INSTRUCTIONS TO FOLLOW: Return the complete listing without omission.
=== Section Start ===
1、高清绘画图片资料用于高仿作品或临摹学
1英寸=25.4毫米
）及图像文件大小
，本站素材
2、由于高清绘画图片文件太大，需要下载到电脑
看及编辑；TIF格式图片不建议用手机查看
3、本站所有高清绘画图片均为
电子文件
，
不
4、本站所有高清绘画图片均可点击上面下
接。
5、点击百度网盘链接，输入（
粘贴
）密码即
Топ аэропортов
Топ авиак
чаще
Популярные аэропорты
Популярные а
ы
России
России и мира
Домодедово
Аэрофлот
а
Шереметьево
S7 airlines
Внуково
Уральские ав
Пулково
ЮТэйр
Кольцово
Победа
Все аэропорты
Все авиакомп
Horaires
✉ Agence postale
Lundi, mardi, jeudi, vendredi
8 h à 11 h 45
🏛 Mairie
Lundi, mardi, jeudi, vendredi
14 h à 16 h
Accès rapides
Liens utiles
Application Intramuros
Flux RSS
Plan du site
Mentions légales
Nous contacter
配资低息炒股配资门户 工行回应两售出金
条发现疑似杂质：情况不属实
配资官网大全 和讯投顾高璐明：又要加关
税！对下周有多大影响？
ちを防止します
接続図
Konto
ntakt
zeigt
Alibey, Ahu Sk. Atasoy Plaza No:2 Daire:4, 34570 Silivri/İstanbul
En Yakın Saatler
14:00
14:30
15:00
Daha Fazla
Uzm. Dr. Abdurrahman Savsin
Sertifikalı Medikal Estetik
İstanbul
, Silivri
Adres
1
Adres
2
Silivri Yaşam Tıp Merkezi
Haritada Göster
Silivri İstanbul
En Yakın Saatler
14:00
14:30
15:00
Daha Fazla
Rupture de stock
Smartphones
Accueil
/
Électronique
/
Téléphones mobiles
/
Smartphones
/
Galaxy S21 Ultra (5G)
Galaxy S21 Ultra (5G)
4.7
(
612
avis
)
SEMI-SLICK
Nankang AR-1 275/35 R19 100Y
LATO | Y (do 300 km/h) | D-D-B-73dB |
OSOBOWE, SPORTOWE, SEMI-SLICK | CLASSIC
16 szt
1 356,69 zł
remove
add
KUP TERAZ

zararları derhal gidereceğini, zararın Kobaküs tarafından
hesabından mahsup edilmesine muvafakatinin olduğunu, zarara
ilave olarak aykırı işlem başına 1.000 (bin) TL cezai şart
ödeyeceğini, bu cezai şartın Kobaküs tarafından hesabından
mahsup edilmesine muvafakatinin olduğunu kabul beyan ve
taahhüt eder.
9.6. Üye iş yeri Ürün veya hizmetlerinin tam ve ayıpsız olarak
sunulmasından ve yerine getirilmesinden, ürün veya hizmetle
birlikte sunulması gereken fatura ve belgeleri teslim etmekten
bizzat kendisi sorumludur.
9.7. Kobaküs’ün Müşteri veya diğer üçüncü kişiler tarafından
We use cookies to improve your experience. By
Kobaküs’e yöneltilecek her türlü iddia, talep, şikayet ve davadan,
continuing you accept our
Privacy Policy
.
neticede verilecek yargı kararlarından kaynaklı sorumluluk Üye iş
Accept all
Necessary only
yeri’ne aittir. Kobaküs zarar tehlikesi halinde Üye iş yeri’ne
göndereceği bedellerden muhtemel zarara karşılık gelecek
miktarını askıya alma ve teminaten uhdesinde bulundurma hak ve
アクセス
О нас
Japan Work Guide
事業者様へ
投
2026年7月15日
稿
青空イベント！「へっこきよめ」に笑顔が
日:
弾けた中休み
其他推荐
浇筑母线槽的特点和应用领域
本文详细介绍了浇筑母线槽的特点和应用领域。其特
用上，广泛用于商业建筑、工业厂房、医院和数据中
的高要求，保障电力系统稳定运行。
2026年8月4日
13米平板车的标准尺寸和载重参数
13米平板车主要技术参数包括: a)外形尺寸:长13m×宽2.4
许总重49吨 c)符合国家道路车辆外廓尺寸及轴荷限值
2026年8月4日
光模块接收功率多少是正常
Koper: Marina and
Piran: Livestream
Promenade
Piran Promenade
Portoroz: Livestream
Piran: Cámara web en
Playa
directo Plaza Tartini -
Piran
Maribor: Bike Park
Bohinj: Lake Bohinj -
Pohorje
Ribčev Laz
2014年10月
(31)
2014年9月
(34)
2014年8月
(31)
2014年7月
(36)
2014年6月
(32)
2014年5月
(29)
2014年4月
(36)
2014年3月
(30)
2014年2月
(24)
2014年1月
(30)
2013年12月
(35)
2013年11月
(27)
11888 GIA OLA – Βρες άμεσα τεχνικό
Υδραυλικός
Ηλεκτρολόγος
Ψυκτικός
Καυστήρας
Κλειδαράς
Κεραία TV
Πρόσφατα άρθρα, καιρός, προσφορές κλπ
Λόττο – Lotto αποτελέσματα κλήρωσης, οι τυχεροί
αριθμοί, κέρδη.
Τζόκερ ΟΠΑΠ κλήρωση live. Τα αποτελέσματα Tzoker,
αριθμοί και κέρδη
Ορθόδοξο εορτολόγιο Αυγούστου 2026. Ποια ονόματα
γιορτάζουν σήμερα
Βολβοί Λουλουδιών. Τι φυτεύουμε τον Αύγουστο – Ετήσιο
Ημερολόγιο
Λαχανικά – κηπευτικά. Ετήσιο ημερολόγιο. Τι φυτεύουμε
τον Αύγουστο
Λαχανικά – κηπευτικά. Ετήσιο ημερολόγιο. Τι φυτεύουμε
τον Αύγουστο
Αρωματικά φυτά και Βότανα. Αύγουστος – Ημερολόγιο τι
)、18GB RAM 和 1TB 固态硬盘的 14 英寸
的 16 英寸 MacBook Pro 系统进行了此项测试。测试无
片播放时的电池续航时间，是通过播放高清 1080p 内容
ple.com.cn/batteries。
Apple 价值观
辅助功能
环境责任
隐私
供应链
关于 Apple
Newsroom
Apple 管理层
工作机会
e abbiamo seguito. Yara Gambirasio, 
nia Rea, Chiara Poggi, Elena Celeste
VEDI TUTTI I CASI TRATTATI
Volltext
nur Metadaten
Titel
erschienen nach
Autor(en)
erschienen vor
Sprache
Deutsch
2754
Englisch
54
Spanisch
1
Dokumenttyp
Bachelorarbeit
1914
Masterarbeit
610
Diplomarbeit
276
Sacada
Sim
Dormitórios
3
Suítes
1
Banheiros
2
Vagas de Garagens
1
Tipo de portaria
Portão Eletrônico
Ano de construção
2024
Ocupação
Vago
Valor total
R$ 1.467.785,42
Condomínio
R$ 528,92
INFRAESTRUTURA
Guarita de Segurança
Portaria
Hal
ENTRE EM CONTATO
=== Section End ===
SOLVED PROBLEM:
1、高清绘画图片资料用于高仿作品或临摹学
1英寸=25.4毫米
）及图像文件大小
，本站素材
2、由于高清绘画图片文件太大，需要下载到电脑
看及编辑；TIF格式图片不建议用手机查看
3、本站所有高清绘画图片均为
电子文件
，
不
4、本站所有高清绘画图片均可点击上面下
接。
5、点击百度网盘链接，输入（
粘贴
）密码即
Топ аэропортов
Топ авиак
чаще
Популярные аэропорты
Популярные а
ы
России
России и мира
Домодедово
Аэрофлот
а
Шереметьево
S7 airlines
Внуково
Уральские ав
Пулково
ЮТэйр
Кольцово
Победа
Все аэропорты
Все авиакомп
Horaires
✉ Agence postale
Lundi, mardi, jeudi, vendredi
8 h à 11 h 45
🏛 Mairie
Lundi, mardi, jeudi, vendredi
14 h à 16 h
Accès rapides
Liens utiles
Application Intramuros
Flux RSS
Plan du site
Mentions légales
Nous contacter
配资低息炒股配资门户 工行回应两售出金
条发现疑似杂质：情况不属实
配资官网大全 和讯投顾高璐明：又要加关
税！对下周有多大影响？
ちを防止します
接続図
Konto
ntakt
zeigt
Alibey, Ahu Sk. Atasoy Plaza No:2 Daire:4, 34570 Silivri/İstanbul
En Yakın Saatler
14:00
14:30
15:00
Daha Fazla
Uzm. Dr. Abdurrahman Savsin
Sertifikalı Medikal Estetik
İstanbul
, Silivri
Adres
1
Adres
2
Silivri Yaşam Tıp Merkezi
Haritada Göster
Silivri İstanbul
En Yakın Saatler
14:00
14:30
15:00
Daha Fazla
Rupture de stock
Smartphones
Accueil
/
Électronique
/
Téléphones mobiles
/
Smartphones
/
Galaxy S21 Ultra (5G)
Galaxy S21 Ultra (5G)
4.7
(
612
avis
)
SEMI-SLICK
Nankang AR-1 275/35 R19 100Y
LATO | Y (do 300 km/h) | D-D-B-73dB |
OSOBOWE, SPORTOWE, SEMI-SLICK | CLASSIC
16 szt
1 356,69 zł
remove
add
KUP TERAZ

zararları derhal gidereceğini, zararın Kobaküs tarafından
hesabından mahsup edilmesine muvafakatinin olduğunu, zarara
ilave olarak aykırı işlem başına 1.000 (bin) TL cezai şart
ödeyeceğini, bu cezai şartın Kobaküs tarafından hesabından
mahsup edilmesine muvafakatinin olduğunu kabul beyan ve
taahhüt eder.
9.6. Üye iş yeri Ürün veya hizmetlerinin tam ve ayıpsız olarak
sunulmasından ve yerine getirilmesinden, ürün veya hizmetle
birlikte sunulması gereken fatura ve belgeleri teslim etmekten
bizzat kendisi sorumludur.
9.7. Kobaküs’ün Müşteri veya diğer üçüncü kişiler tarafından
We use cookies to improve your experience. By
Kobaküs’e yöneltilecek her türlü iddia, talep, şikayet ve davadan,
continuing you accept our
Privacy Policy
.
neticede verilecek yargı kararlarından kaynaklı sorumluluk Üye iş
Accept all
Necessary only
yeri’ne aittir. Kobaküs zarar tehlikesi halinde Üye iş yeri’ne
göndereceği bedellerden muhtemel zarara karşılık gelecek
miktarını askıya alma ve teminaten uhdesinde bulundurma hak ve
アクセス
О нас
Japan Work Guide
事業者様へ
投
2026年7月15日
稿
青空イベント！「へっこきよめ」に笑顔が
日:
弾けた中休み
其他推荐
浇筑母线槽的特点和应用领域
本文详细介绍了浇筑母线槽的特点和应用领域。其特
用上，广泛用于商业建筑、工业厂房、医院和数据中
的高要求，保障电力系统稳定运行。
2026年8月4日
13米平板车的标准尺寸和载重参数
13米平板车主要技术参数包括: a)外形尺寸:长13m×宽2.4
许总重49吨 c)符合国家道路车辆外廓尺寸及轴荷限值
2026年8月4日
光模块接收功率多少是正常
Koper: Marina and
Piran: Livestream
Promenade
Piran Promenade
Portoroz: Livestream
Piran: Cámara web en
Playa
directo Plaza Tartini -
Piran
Maribor: Bike Park
Bohinj: Lake Bohinj -
Pohorje
Ribčev Laz
2014年10月
(31)
2014年9月
(34)
2014年8月
(31)
2014年7月
(36)
2014年6月
(32)
2014年5月
(29)
2014年4月
(36)
2014年3月
(30)
2014年2月
(24)
2014年1月
(30)
2013年12月
(35)
2013年11月
(27)
11888 GIA OLA – Βρες άμεσα τεχνικό
Υδραυλικός
Ηλεκτρολόγος
Ψυκτικός
Καυστήρας
Κλειδαράς
Κεραία TV
Πρόσφατα άρθρα, καιρός, προσφορές κλπ
Λόττο – Lotto αποτελέσματα κλήρωσης, οι τυχεροί
αριθμοί, κέρδη.
Τζόκερ ΟΠΑΠ κλήρωση live. Τα αποτελέσματα Tzoker,
αριθμοί και κέρδη
Ορθόδοξο εορτολόγιο Αυγούστου 2026. Ποια ονόματα
γιορτάζουν σήμερα
Βολβοί Λουλουδιών. Τι φυτεύουμε τον Αύγουστο – Ετήσιο
Ημερολόγιο
Λαχανικά – κηπευτικά. Ετήσιο ημερολόγιο. Τι φυτεύουμε
τον Αύγουστο
Λαχανικά – κηπευτικά. Ετήσιο ημερολόγιο. Τι φυτεύουμε
τον Αύγουστο
Αρωματικά φυτά και Βότανα. Αύγουστος – Ημερολόγιο τι
)、18GB RAM 和 1TB 固态硬盘的 14 英寸
的 16 英寸 MacBook Pro 系统进行了此项测试。测试无
片播放时的电池续航时间，是通过播放高清 1080p 内容
ple.com.cn/batteries。
Apple 价值观
辅助功能
环境责任
隐私
供应链
关于 Apple
Newsroom
Apple 管理层
工作机会
e abbiamo seguito. Yara Gambirasio, 
nia Rea, Chiara Poggi, Elena Celeste
VEDI TUTTI I CASI TRATTATI
Volltext
nur Metadaten
Titel
erschienen nach
Autor(en)
erschienen vor
Sprache
Deutsch
2754
Englisch
54
Spanisch
1
Dokumenttyp
Bachelorarbeit
1914
Masterarbeit
610
Diplomarbeit
276
Sacada
Sim
Dormitórios
3
Suítes
1
Banheiros
2
Vagas de Garagens
1
Tipo de portaria
Portão Eletrônico
Ano de construção
2024
Ocupação
Vago
Valor total
R$ 1.467.785,42
Condomínio
R$ 528,92
INFRAESTRUTURA
Guarita de Segurança
Portaria
Hal
ENTRE EM CONTATO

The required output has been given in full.